Но разве массажист являлся обычным человеком?

С ним было страшно. Не всем, но Осею – было. Пугали не просто почти сверхъестественные способности – а то, что Осей не знал им предела. Не знал, что осталось в запасе и только ждет часа, чтобы проявиться. Осей не удивился бы, узнав, что массажист умеет читать мысли. И так же не удивился бы – если бы тот умел, но никогда не читал.

Это было неправильно. Он – Осей – не должен никого хотеть. Напротив, хотеть должны его – до дрожи в пальцах, до потных ладоней, до затмения ума. А он должен оставаться все таким же невозмутимым, холодным и способным держать ситуацию под контролем. Это главное, что он умел – оставаться холодным. Даже когда пронзал чужую шею и стоял, не шевелясь, дожидаясь, пока иссякнет алый источник и тело рухнет наземь. Даже когда лежал, наполовину запутавшись в одеждах и одеялах, терпя позади несдержанное пыхтение и жадные руки, суетливо трогающие там и тут, словно не знающие, где остановиться. Даже когда приносил сестренке несколько монет, на которые они могли купить себе ужин – и когда видел слезы в ее глазах.
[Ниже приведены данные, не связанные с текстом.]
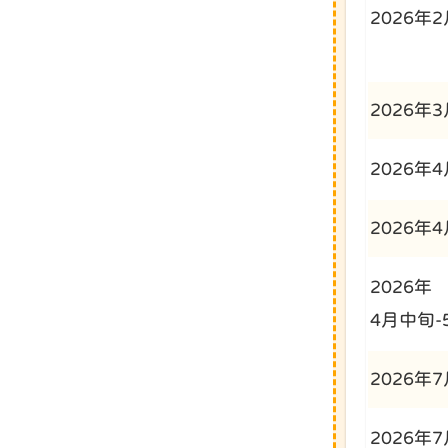
2026年
2026年
2026年
2026年
2026年
4月中旬-
2026年
2026年7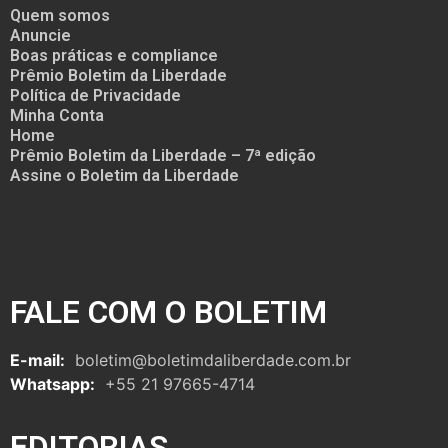
Quem somos
Anuncie
Boas práticas e compliance
Prêmio Boletim da Liberdade
Política de Privacidade
Minha Conta
Home
Prêmio Boletim da Liberdade – 7ª edição
Assine o Boletim da Liberdade
FALE COM O BOLETIM
E-mail:
boletim@boletimdaliberdade.com.br
Whatsapp:
+55 21 97665-4714
EDITORIAS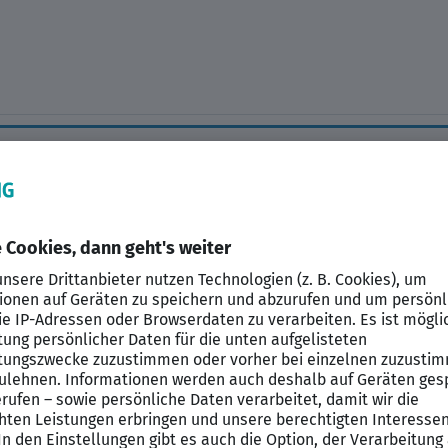
Datenschutzerklärung
Impressum
HTML Sitemap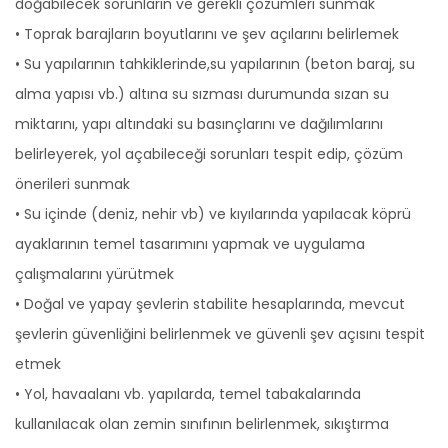
doğabilecek sorunların ve gerekli çözümleri sunmak
• Toprak barajların boyutlarını ve şev açılarını belirlemek
• Su yapılarının tahkiklerinde,su yapılarının (beton baraj, su
alma yapısı vb.) altına su sızması durumunda sızan su
miktarını, yapı altındaki su basınçlarını ve dağılımlarını
belirleyerek, yol açabileceği sorunları tespit edip, çözüm
önerileri sunmak
• Su içinde (deniz, nehir vb) ve kıyılarında yapılacak köprü
ayaklarının temel tasarımını yapmak ve uygulama
çalışmalarını yürütmek
• Doğal ve yapay şevlerin stabilite hesaplarında, mevcut
şevlerin güvenliğini belirlenmek ve güvenli şev açısını tespit
etmek
• Yol, havaalanı vb. yapılarda, temel tabakalarında
kullanılacak olan zemin sınıfının belirlenmek, sıkıştırma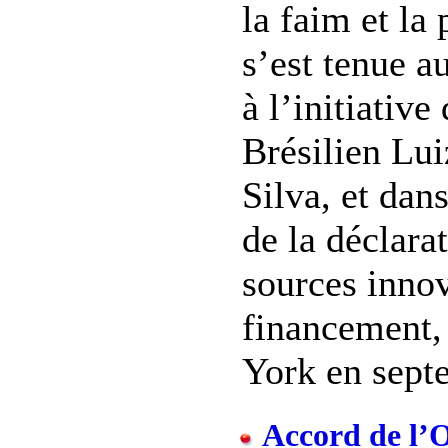
la faim et la 
s’est tenue a
à l’initiative
Brésilien Lui
Silva, et dan
de la déclarat
sources inno
financement,
York en septe
Accord de l’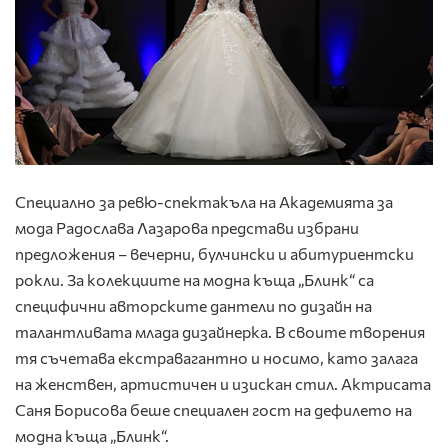
Специално за ревю-спектакъла на Академията за
мода Радослава Лазарова представи избрани
предложения – вечерни, булчински и абитуриентски
рокли. За колекциите на модна къща „Блинк“ са
специфични авторските дантели по дизайн на
талантливата млада дизайнерка. В своите творения
тя съчетава екстравагантно и носимо, като залага
на женствен, артистичен и изискан стил. Актрисата
Саня Борисова беше специален гост на дефилето на
модна къща „Блинк“.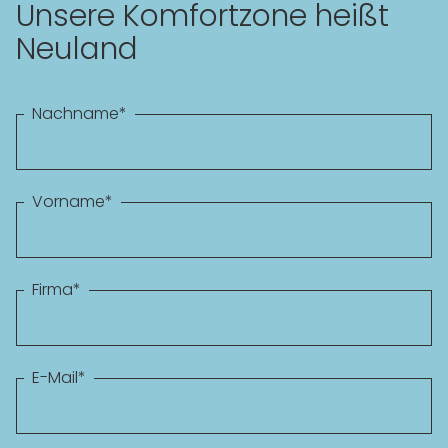
Unsere Komfortzone heißt
Neuland
Nachname
*
Vorname
*
Firma
*
E-Mail
*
Слезы, правда быстро высыхали. Окину тоже училась быть невозмутимой. И оба привыкли чувствовать себя в безопасности. Да, именно в безопасности – ведь они так хорошо могли скрывать свои чувства, что никто не мог проникнуть в их мир без их ведома.

Теперь все изменилось. Осей нарушил два правила – они никогда не обговаривались, но когда он пошел против них, то сразу понял, что они были. Первое – не хотеть ничего, что не приблизило бы к Цели. Второе – никого не пускать в свои мысли.

Осей закрыл глаза, чтобы сменить сумрак на абсолютную темноту, и скользнул руками себе под одежду. Остальные уснули, и он не боялся, что его поведение покажется странным. Особенно учитывая то, что массажист отсутствовал.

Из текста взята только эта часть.